Partitioning data is often used for distributing load horizontally, this has performance benefit, and helps in organizing data in a logical fashion. Example: if we are dealing with a large
employee table and often run queries with
WHERE clauses that restrict the results to a particular country or department . For a faster query response Hive table can be
PARTITIONED BY (country STRING, DEPT STRING). Partitioning tables changes how Hive structures the data storage and Hive will now create subdirectories reflecting the partitioning structure like
If query limits for employee from
country=ABC, it will only scan the contents of one directory
country=ABC. This can dramatically improve query performance, but only if the partitioning scheme reflects common filtering. Partitioning feature is very useful in Hive, however, a design that creates too many partitions may optimize some queries, but be detrimental for other important queries.

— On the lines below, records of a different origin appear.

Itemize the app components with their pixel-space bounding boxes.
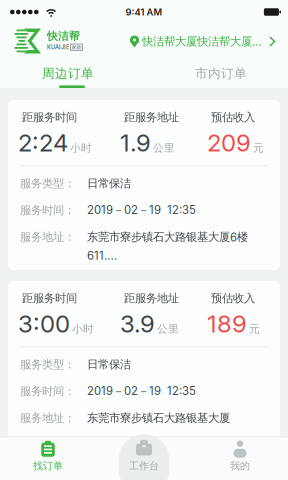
staticText: 小时: [70, 141, 92, 155]
staticText: 距服务时间: [22, 291, 77, 305]
staticText: 快洁帮大厦快洁帮大厦…: [142, 34, 262, 49]
staticText: 周边订单: [42, 66, 94, 82]
staticText: 日常保洁: [87, 357, 131, 372]
staticText: 元: [253, 141, 264, 155]
button[interactable]: 快洁帮大厦快洁帮大厦…: [130, 31, 288, 49]
staticText: 服务地址：: [20, 411, 75, 425]
button[interactable]: 市内订单: [144, 58, 288, 88]
staticText: 市内订单: [195, 66, 247, 82]
staticText: 1.9: [120, 128, 151, 157]
staticText: 预估收入: [211, 110, 255, 124]
staticText: 189: [207, 309, 247, 338]
staticText: 2:24: [18, 128, 68, 157]
staticText: 日常保洁: [87, 176, 131, 191]
staticText: 找订单: [33, 460, 63, 472]
staticText: 预估收入: [211, 291, 255, 305]
staticText: 距服务时间: [22, 110, 77, 124]
staticText: 3.9: [120, 309, 155, 338]
staticText: KUAIJIE: [47, 44, 69, 51]
staticText: 家政: [72, 44, 82, 50]
staticText: 611….: [87, 249, 117, 262]
button[interactable]: 工作台: [96, 436, 192, 480]
staticText: 服务地址：: [20, 230, 75, 244]
staticText: 服务时间：: [20, 384, 75, 398]
button[interactable]: 周边订单: [0, 58, 144, 88]
staticText: 小时: [72, 322, 94, 336]
staticText: 距服务地址: [124, 110, 179, 124]
staticText: 距服务地址: [124, 291, 179, 305]
staticText: 东莞市寮步镇石大路银基大厦6楼: [87, 230, 248, 244]
button[interactable]: 找订单: [0, 436, 96, 480]
staticText: 东莞市寮步镇石大路银基大厦: [87, 411, 230, 425]
button[interactable]: 距服务时间: [8, 281, 280, 451]
staticText: 元: [249, 322, 260, 336]
staticText: 我的: [230, 460, 250, 472]
staticText: 9:41 AM: [126, 6, 162, 18]
staticText: 3:00: [18, 309, 70, 338]
staticText: 服务类型：: [20, 176, 75, 191]
staticText: 快洁帮: [47, 29, 80, 43]
staticText: 服务类型：: [20, 357, 75, 372]
staticText: 服务时间：: [20, 203, 75, 217]
staticText: 工作台: [129, 460, 159, 472]
staticText: 公里: [153, 141, 175, 155]
staticText: 公里: [157, 322, 179, 336]
staticText: 209: [207, 128, 251, 157]
button[interactable]: 我的: [192, 436, 288, 480]
button[interactable]: 距服务时间: [8, 100, 280, 270]
staticText: 2019－02－19 12:35: [87, 384, 196, 398]
staticText: 2019－02－19 12:35: [87, 203, 196, 217]
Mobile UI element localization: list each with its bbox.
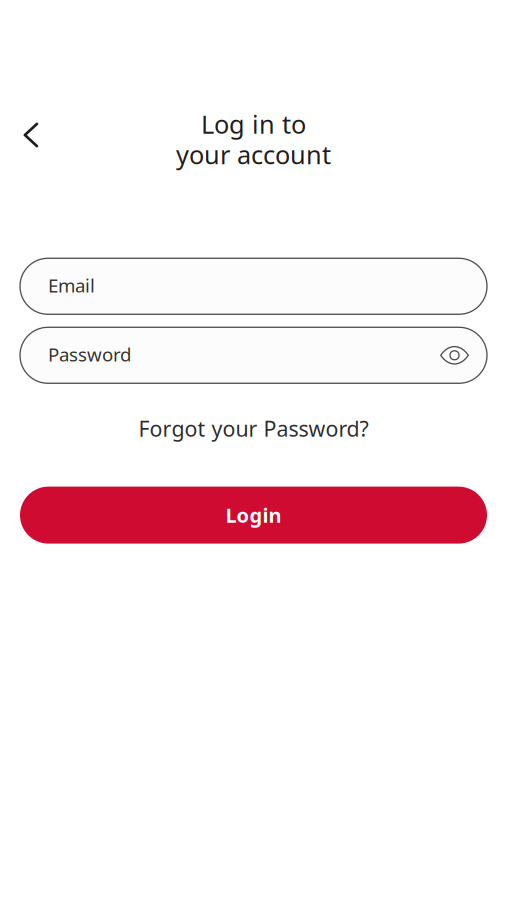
staticText: Login <box>226 502 282 528</box>
button[interactable]: Login <box>20 487 487 544</box>
button[interactable]: Forgot your Password? <box>20 414 487 443</box>
staticText: Log in to <box>201 107 306 141</box>
button[interactable]: Back <box>9 113 53 157</box>
staticText: your account <box>176 138 331 171</box>
staticText: Email <box>48 273 95 298</box>
button[interactable]: Show password <box>431 327 487 383</box>
button[interactable]: Password <box>20 327 431 383</box>
staticText: Forgot your Password? <box>138 414 368 443</box>
button[interactable]: Email <box>20 258 469 314</box>
staticText: Password <box>48 342 131 367</box>
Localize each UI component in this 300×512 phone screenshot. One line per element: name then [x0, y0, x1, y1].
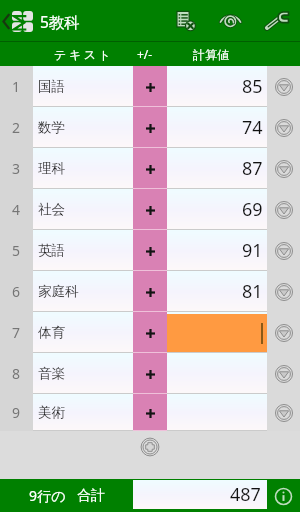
button[interactable]: 6	[0, 271, 300, 312]
staticText: 69	[242, 197, 263, 222]
staticText: 英語	[38, 242, 65, 259]
staticText: 美術	[38, 404, 65, 421]
staticText: テキスト	[54, 47, 114, 62]
button[interactable]: Row menu	[271, 197, 297, 223]
button[interactable]: Toggle sign	[133, 189, 167, 230]
button[interactable]: Add row	[136, 433, 164, 461]
staticText: 家庭科	[38, 283, 79, 300]
staticText: 85	[242, 74, 263, 99]
button[interactable]: 2	[0, 107, 300, 148]
button[interactable]: Navigate up	[0, 1, 33, 41]
button[interactable]: 8	[0, 353, 300, 394]
button[interactable]: Toggle sign	[133, 230, 167, 271]
button[interactable]: Toggle sign	[133, 271, 167, 312]
button[interactable]: Row menu	[271, 400, 297, 426]
staticText: 3	[12, 159, 21, 178]
staticText: 4	[12, 200, 21, 219]
button[interactable]: Settings	[260, 0, 292, 41]
staticText: 6	[12, 282, 21, 301]
button[interactable]: 3	[0, 148, 300, 189]
staticText: 社会	[38, 201, 65, 218]
button[interactable]: 1	[0, 66, 300, 107]
button[interactable]: Row menu	[271, 279, 297, 305]
button[interactable]: Row menu	[271, 320, 297, 346]
button[interactable]: Clear document	[169, 0, 201, 41]
staticText: 91	[242, 238, 263, 263]
staticText: 計算値	[193, 47, 229, 62]
button[interactable]: 5	[0, 230, 300, 271]
button[interactable]: Toggle sign	[133, 107, 167, 148]
button[interactable]: Toggle sign	[133, 394, 167, 431]
staticText: 9	[12, 403, 21, 422]
staticText: 数学	[38, 119, 65, 136]
button[interactable]: 7	[0, 312, 300, 353]
button[interactable]: Toggle sign	[133, 66, 167, 107]
staticText: 5教科	[40, 11, 80, 32]
button[interactable]: Row menu	[271, 156, 297, 182]
staticText: 国語	[38, 78, 65, 95]
staticText: 487	[230, 482, 261, 507]
button[interactable]: Row menu	[271, 361, 297, 387]
button[interactable]: 9	[0, 394, 300, 431]
staticText: 音楽	[38, 365, 65, 382]
button[interactable]: Toggle sign	[133, 148, 167, 189]
button[interactable]: Toggle sign	[133, 353, 167, 394]
staticText: 7	[12, 323, 21, 342]
staticText: 8	[12, 364, 21, 383]
button[interactable]: Preview	[214, 0, 246, 41]
staticText: 合計	[77, 487, 105, 505]
staticText: 81	[242, 279, 263, 304]
button[interactable]: 4	[0, 189, 300, 230]
staticText: 5	[12, 241, 21, 260]
staticText: 理科	[38, 160, 65, 177]
staticText: +/-	[137, 46, 153, 62]
button[interactable]: Row menu	[271, 238, 297, 264]
staticText: 体育	[38, 324, 65, 341]
button[interactable]: Row menu	[271, 74, 297, 100]
staticText: 87	[242, 156, 263, 181]
button[interactable]: Info	[271, 484, 295, 508]
button[interactable]: Row menu	[271, 115, 297, 141]
staticText: 9行の	[29, 486, 66, 505]
staticText: 1	[12, 77, 21, 96]
staticText: 2	[12, 118, 21, 137]
button[interactable]: Toggle sign	[133, 312, 167, 353]
staticText: 74	[242, 115, 263, 140]
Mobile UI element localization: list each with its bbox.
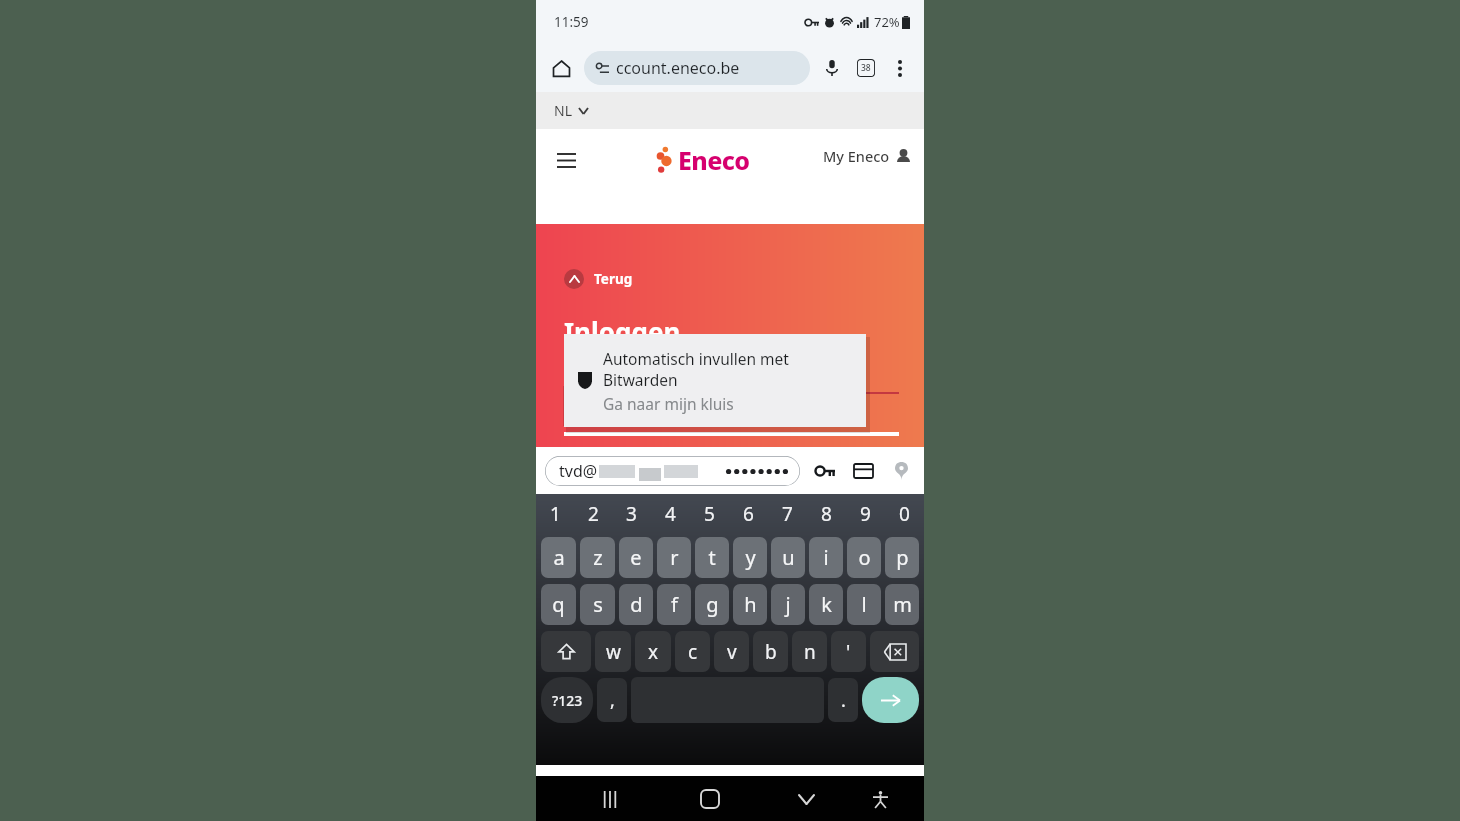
button[interactable]: 6	[729, 494, 768, 534]
button[interactable]: y	[733, 537, 767, 578]
button[interactable]: Hide keyboard	[784, 777, 828, 821]
button[interactable]: c	[675, 631, 710, 672]
button[interactable]: f	[657, 584, 691, 625]
staticText: m	[893, 591, 912, 618]
button[interactable]: v	[714, 631, 749, 672]
staticText: 7	[782, 501, 793, 527]
staticText: c	[688, 639, 698, 665]
button[interactable]	[541, 631, 591, 672]
staticText: z	[593, 544, 603, 571]
button[interactable]: Home	[546, 53, 576, 83]
button[interactable]: w	[595, 631, 631, 672]
button[interactable]: e	[619, 537, 653, 578]
staticText: 0	[899, 501, 910, 527]
button[interactable]: Tabs, 38 open	[850, 52, 882, 84]
staticText: a	[553, 544, 565, 571]
staticText: 5	[704, 501, 715, 527]
staticText: u	[782, 544, 795, 571]
button[interactable]: u	[771, 537, 805, 578]
staticText: '	[846, 639, 851, 665]
staticText: x	[648, 639, 659, 665]
staticText: tvd@	[559, 460, 598, 482]
staticText: Terug	[594, 270, 633, 288]
button[interactable]: tvd@	[545, 456, 800, 486]
button[interactable]: Automatisch invullen met	[564, 334, 866, 427]
button[interactable]: j	[771, 584, 805, 625]
button[interactable]: g	[695, 584, 729, 625]
staticText: s	[593, 591, 603, 618]
button[interactable]: '	[831, 631, 866, 672]
staticText: 2	[588, 501, 599, 527]
staticText: l	[861, 591, 867, 618]
button[interactable]: b	[753, 631, 788, 672]
button[interactable]: 7	[768, 494, 807, 534]
staticText: Eneco	[678, 143, 750, 177]
button[interactable]: Accessibility	[858, 777, 902, 821]
button[interactable]: d	[619, 584, 653, 625]
staticText: 8	[821, 501, 832, 527]
button[interactable]: Enter	[862, 677, 919, 723]
staticText: e	[630, 544, 642, 571]
button[interactable]: o	[847, 537, 881, 578]
staticText: Automatisch invullen met	[603, 348, 789, 369]
staticText: v	[727, 639, 737, 665]
staticText: b	[765, 639, 777, 665]
staticText: 11:59	[554, 13, 589, 31]
button[interactable]: Recent apps	[588, 777, 632, 821]
button[interactable]: ?123	[541, 677, 593, 723]
staticText: 9	[860, 501, 871, 527]
button[interactable]: n	[792, 631, 827, 672]
button[interactable]: Passwords	[812, 458, 838, 484]
button[interactable]: i	[809, 537, 843, 578]
button[interactable]: m	[885, 584, 919, 625]
button[interactable]: x	[635, 631, 671, 672]
button[interactable]	[870, 631, 919, 672]
staticText: j	[785, 591, 791, 618]
staticText: 6	[743, 501, 754, 527]
button[interactable]: a	[541, 537, 576, 578]
button[interactable]: ,	[597, 678, 627, 722]
staticText: Bitwarden	[603, 369, 678, 390]
staticText: ,	[610, 688, 615, 713]
button[interactable]: 8	[807, 494, 846, 534]
button[interactable]: q	[541, 584, 576, 625]
button[interactable]: s	[580, 584, 615, 625]
button[interactable]: 0	[885, 494, 924, 534]
staticText: t	[708, 544, 716, 571]
button[interactable]: More options	[884, 52, 916, 84]
button[interactable]: 2	[574, 494, 612, 534]
button[interactable]: My Eneco	[823, 146, 910, 166]
button[interactable]: .	[828, 678, 858, 722]
button[interactable]: Voice search	[816, 52, 848, 84]
staticText: 1	[550, 501, 561, 527]
button[interactable]: t	[695, 537, 729, 578]
button[interactable]: p	[885, 537, 919, 578]
button[interactable]: Home	[688, 777, 732, 821]
button[interactable]: h	[733, 584, 767, 625]
button[interactable]: l	[847, 584, 881, 625]
staticText: o	[858, 544, 871, 571]
button[interactable]: NL	[554, 101, 588, 120]
button[interactable]: 9	[846, 494, 885, 534]
button[interactable]: 3	[612, 494, 651, 534]
button[interactable]: 1	[536, 494, 574, 534]
staticText: 3	[626, 501, 637, 527]
staticText: k	[821, 591, 832, 618]
staticText: d	[630, 591, 643, 618]
button[interactable]: ccount.eneco.be	[584, 51, 810, 85]
button[interactable]: Terug	[564, 269, 633, 289]
staticText: w	[606, 639, 621, 665]
button[interactable]: Payment methods	[850, 458, 876, 484]
button[interactable]: r	[657, 537, 691, 578]
staticText: 38	[861, 62, 871, 74]
staticText: p	[896, 544, 909, 571]
button[interactable]: Menu	[549, 143, 583, 177]
button[interactable]: Addresses	[888, 458, 914, 484]
staticText: i	[823, 544, 829, 571]
button[interactable]: 4	[651, 494, 690, 534]
button[interactable]: z	[580, 537, 615, 578]
button[interactable]: k	[809, 584, 843, 625]
button[interactable]: 5	[690, 494, 729, 534]
staticText: NL	[554, 101, 572, 120]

Other drawback is having too many partitions is the large number of Hadoop files and directories that are created unnecessarily and overhead to NameNode since it must keep all metadata for the file system in memory.
Bucketing is another technique for decomposing data sets into more manageable parts. For example, suppose a table using
date as the top-level partition and
employee_id as the second-level partition leads to too many small partitions. Instead, if we bucket the employee table and use
employee_id as the bucketing column, the value of this column will be hashed by a user-defined number into buckets. Records with the same
employee_id will always be stored in the same bucket. Assuming the number of
employee_id is much greater than the number of buckets, each bucket will have many
employee_id. While creating table you can specify like
CLUSTERED BY (employee_id) INTO XX BUCKETS; where XX is the number of buckets . Bucketing has several advantages. The number of buckets is fixed so it does not fluctuate with data. If two tables are bucketed by
employee_id, Hive can create a logically correct sampling. Bucketing also aids in doing efficient map-side joins etc.